Source material:
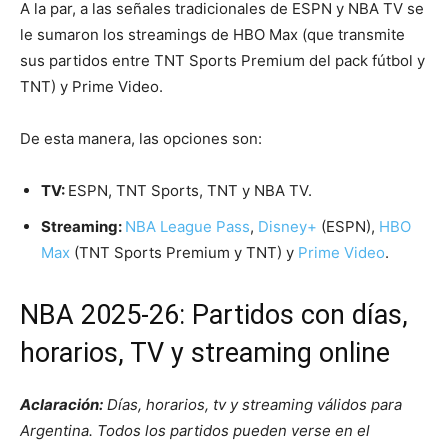
A la par, a las señales tradicionales de ESPN y NBA TV se
le sumaron los streamings de HBO Max (que transmite
sus partidos entre TNT Sports Premium del pack fútbol y
TNT) y Prime Video.
De esta manera, las opciones son:
TV:
ESPN, TNT Sports, TNT y NBA TV.
Streaming:
NBA League Pass
,
Disney+
(ESPN),
HBO
Max
(TNT Sports Premium y TNT) y
Prime Video
.
NBA 2025-26: Partidos con días,
horarios, TV y streaming online
Aclaración:
Días, horarios, tv y streaming válidos para
Argentina. Todos los partidos pueden verse en el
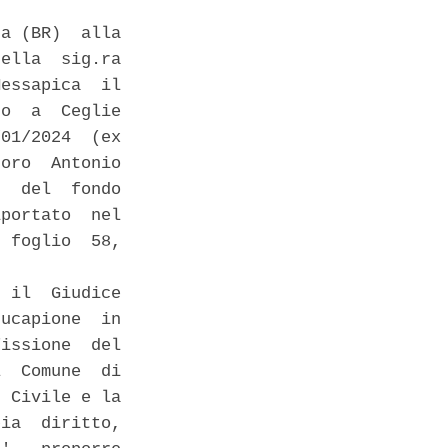
a (BR)  alla

ella  sig.ra

essapica  il

o  a  Ceglie

01/2024  (ex

oro  Antonio

  del  fondo

portato  nel

 foglio  58,

 il  Giudice

ucapione  in

issione  del

  Comune  di

 Civile e la

ia  diritto,
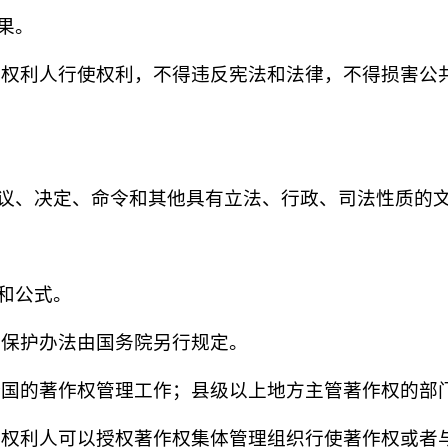
果。
的权利人行使权利，不得违反宪法和法律，不得损害公
议、决定、命令和其他具有立法、行政、司法性质的
和公式。
权保护办法由国务院另行规定。
全国的著作权管理工作；县级以上地方主管著作权的部
的权利人可以授权著作权集体管理组织行使著作权或者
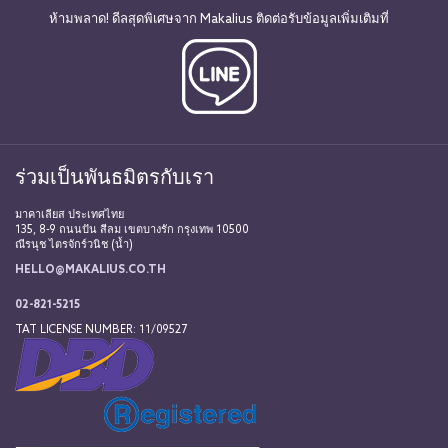
ห้ามพลาด! ดีลสุดพิเศษจาก Makalius ติดต่อรับข้อมูลเพิ่มเติมที่
ร่วมเป็นพันธมิตรกับเรา
มาคาเลียส ประเทศไทย
135, 8-9 ถนนปัน สีลม เขตบางรัก กรุงเทพ 10500
ณีรนุช ไตรจักร์วนิช (น้ำ)
HELLO@MAKALIUS.CO.TH
02-821-5215
TAT LICENSE NUMBER: 11/09527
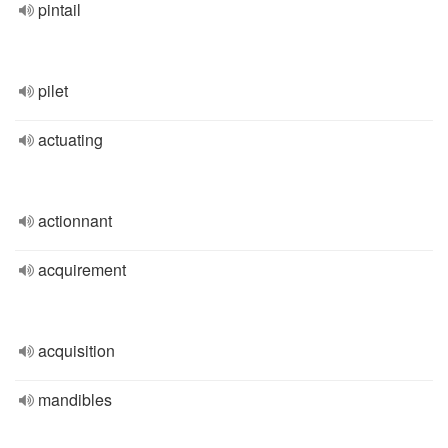
pintail
pilet
actuating
actionnant
acquirement
acquisition
mandibles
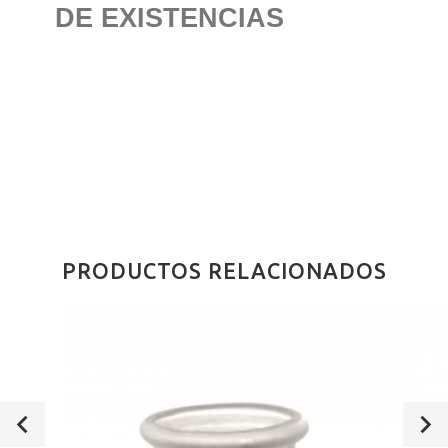
DE EXISTENCIAS
PRODUCTOS RELACIONADOS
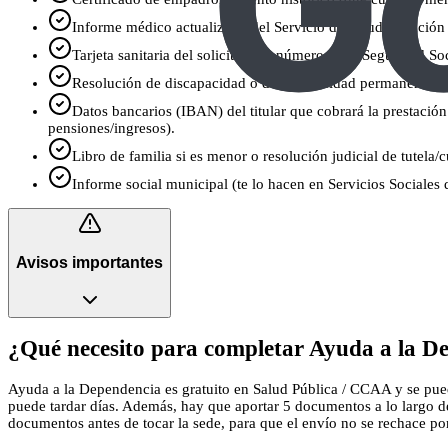
Informe médico actualizado del Servicio de Salud (atención p
Tarjeta sanitaria del solicitante y número de la Seguridad Soc
Resolución de discapacidad o de incapacidad permanente, si 
Datos bancarios (IBAN) del titular que cobrará la prestación 
pensiones/ingresos).
Libro de familia si es menor o resolución judicial de tutela/cu
Informe social municipal (te lo hacen en Servicios Sociales d
Avisos importantes
¿Qué necesito para completar Ayuda a la De
Ayuda a la Dependencia es gratuito en Salud Pública / CCAA y se puede 
puede tardar días. Además, hay que aportar 5 documentos a lo largo de
documentos antes de tocar la sede, para que el envío no se rechace por u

Brief:
Repeat the listing above up to and including the line with "มาคาเลียส ประเทศไทย", starting from its first line. Drop any pictures.

Problem solution:
A la par, a las señales tradicionales de ESPN y NBA TV se
le sumaron los streamings de HBO Max (que transmite
sus partidos entre TNT Sports Premium del pack fútbol y
TNT) y Prime Video.
De esta manera, las opciones son:
TV:
ESPN, TNT Sports, TNT y NBA TV.
Streaming:
NBA League Pass
,
Disney+
(ESPN),
HBO
Max
(TNT Sports Premium y TNT) y
Prime Video
.
NBA 2025-26: Partidos con días,
horarios, TV y streaming online
Aclaración:
Días, horarios, tv y streaming válidos para
Argentina. Todos los partidos pueden verse en el
a (BR)  alla

ella  sig.ra

essapica  il

o  a  Ceglie

01/2024  (ex

oro  Antonio

  del  fondo

portato  nel

 foglio  58,

 il  Giudice

ucapione  in

issione  del

  Comune  di

 Civile e la

ia  diritto,
果。
的权利人行使权利，不得违反宪法和法律，不得损害公
议、决定、命令和其他具有立法、行政、司法性质的
和公式。
权保护办法由国务院另行规定。
全国的著作权管理工作；县级以上地方主管著作权的部
的权利人可以授权著作权集体管理组织行使著作权或者
ห้ามพลาด! ดีลสุดพิเศษจาก Makalius ติดต่อรับข้อมูลเพิ่มเติมที่
ร่วมเป็นพันธมิตรกับเรา
มาคาเลียส ประเทศไทย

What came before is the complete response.